== What is needed ==
Lines with "Красного" in the entries below: count them and reply with the number alone.
──────
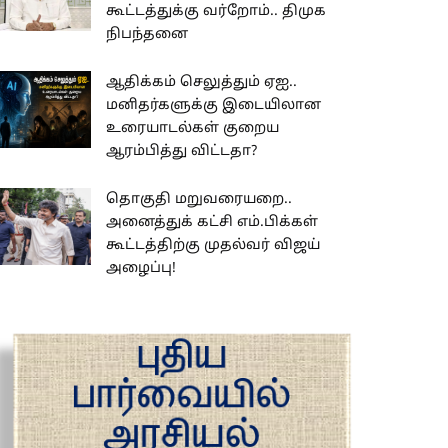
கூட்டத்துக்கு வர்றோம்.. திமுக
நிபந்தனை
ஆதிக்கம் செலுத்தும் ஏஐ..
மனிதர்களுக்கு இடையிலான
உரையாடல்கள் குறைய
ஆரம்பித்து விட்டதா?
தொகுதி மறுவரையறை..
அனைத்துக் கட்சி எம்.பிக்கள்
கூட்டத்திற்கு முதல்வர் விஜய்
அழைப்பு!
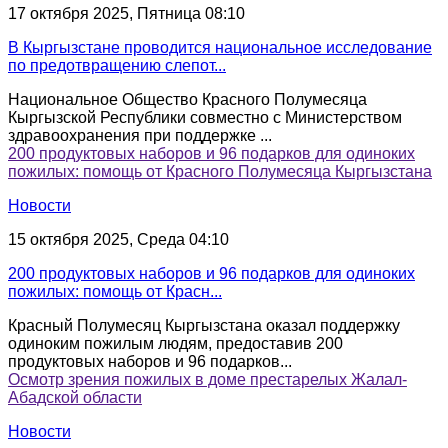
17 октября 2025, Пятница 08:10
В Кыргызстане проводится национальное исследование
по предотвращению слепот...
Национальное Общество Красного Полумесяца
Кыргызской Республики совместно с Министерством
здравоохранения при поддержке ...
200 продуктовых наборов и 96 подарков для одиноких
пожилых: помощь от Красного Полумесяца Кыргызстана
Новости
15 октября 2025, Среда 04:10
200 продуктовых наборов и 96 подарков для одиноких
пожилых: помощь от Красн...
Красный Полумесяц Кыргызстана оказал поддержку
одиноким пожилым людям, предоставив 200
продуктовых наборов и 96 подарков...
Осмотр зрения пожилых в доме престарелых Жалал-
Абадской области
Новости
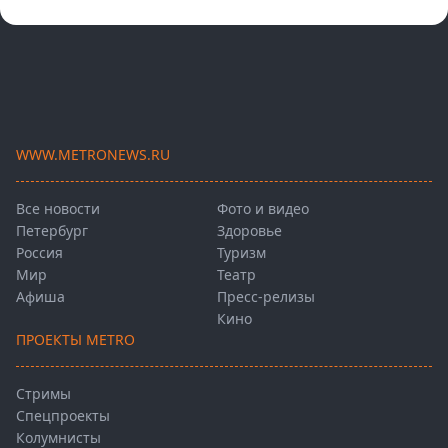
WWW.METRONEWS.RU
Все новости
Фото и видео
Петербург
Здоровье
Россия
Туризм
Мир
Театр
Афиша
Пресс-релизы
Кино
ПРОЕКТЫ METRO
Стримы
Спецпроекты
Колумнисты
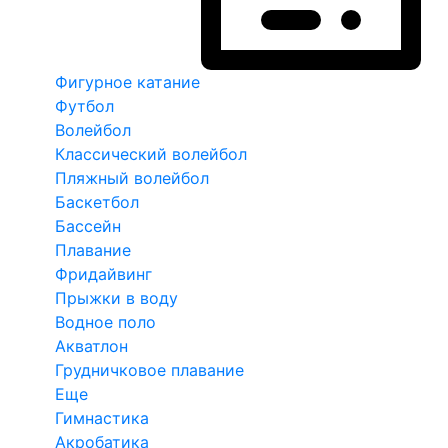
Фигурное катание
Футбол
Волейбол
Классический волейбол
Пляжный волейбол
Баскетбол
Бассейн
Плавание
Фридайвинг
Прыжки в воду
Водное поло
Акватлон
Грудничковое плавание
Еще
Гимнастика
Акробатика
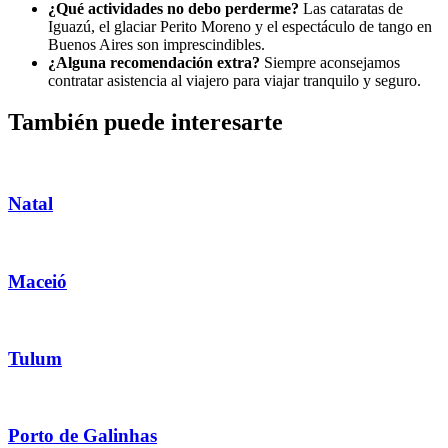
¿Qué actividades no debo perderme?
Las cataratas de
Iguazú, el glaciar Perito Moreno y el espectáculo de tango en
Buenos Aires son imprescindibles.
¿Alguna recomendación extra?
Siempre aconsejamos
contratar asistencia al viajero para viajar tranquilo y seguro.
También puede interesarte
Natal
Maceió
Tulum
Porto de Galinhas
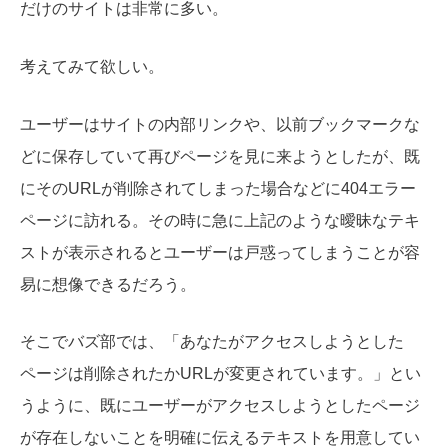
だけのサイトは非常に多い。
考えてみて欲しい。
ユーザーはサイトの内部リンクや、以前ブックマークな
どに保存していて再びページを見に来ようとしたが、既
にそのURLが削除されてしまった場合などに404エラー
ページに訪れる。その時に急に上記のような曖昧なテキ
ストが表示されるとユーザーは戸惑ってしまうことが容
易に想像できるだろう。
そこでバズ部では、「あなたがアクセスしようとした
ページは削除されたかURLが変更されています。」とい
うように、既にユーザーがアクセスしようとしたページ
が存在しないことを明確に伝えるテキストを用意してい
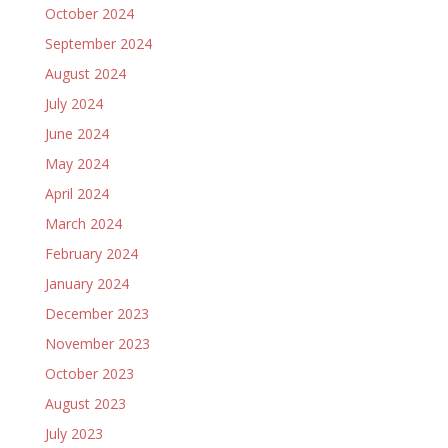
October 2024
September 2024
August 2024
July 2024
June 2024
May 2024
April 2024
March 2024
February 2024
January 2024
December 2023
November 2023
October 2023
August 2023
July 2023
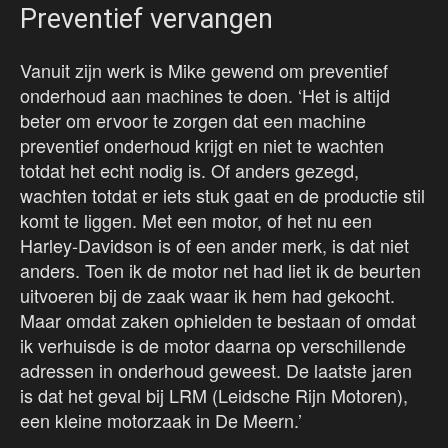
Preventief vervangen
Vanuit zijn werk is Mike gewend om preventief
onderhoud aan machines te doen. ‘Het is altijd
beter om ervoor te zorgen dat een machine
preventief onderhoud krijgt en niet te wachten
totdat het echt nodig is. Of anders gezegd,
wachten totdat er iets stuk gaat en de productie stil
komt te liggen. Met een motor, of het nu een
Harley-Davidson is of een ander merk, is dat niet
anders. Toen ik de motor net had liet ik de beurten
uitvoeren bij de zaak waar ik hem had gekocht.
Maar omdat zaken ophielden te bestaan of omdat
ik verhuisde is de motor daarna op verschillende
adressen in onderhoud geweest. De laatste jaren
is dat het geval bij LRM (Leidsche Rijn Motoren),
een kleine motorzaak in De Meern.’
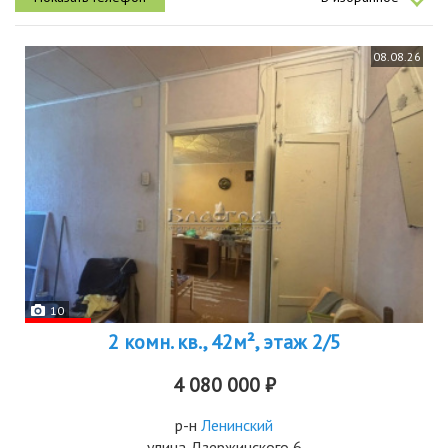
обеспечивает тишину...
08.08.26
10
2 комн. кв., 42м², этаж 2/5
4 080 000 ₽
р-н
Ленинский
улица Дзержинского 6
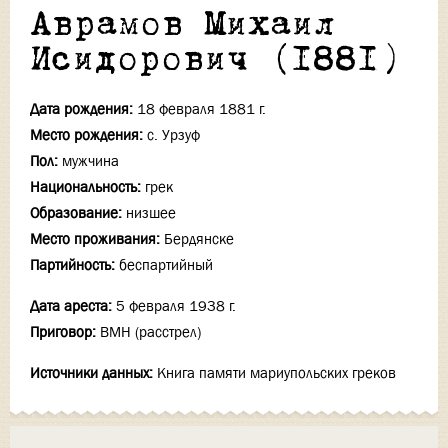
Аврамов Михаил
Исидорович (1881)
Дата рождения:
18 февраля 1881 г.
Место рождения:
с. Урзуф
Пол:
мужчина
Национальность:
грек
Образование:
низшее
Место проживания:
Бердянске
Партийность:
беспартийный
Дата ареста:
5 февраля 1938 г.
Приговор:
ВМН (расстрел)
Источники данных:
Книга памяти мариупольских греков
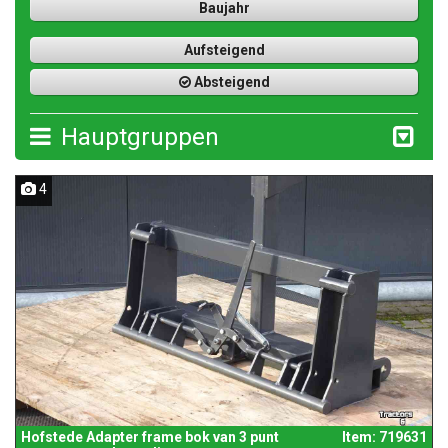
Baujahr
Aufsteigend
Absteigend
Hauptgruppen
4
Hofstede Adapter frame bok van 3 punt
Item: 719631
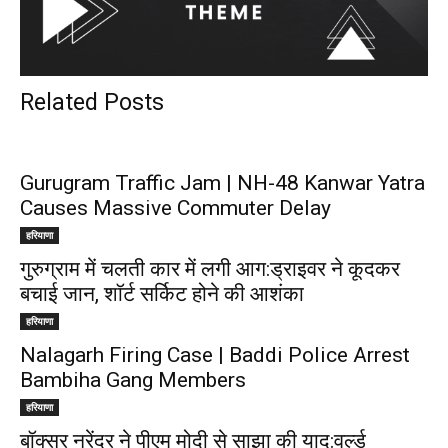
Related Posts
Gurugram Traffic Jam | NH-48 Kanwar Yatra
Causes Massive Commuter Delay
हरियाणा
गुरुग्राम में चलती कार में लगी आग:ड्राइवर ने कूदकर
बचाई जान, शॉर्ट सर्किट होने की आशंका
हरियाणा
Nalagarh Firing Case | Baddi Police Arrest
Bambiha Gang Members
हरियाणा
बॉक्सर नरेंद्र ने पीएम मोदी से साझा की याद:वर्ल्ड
──────
== Solution for this task ==
2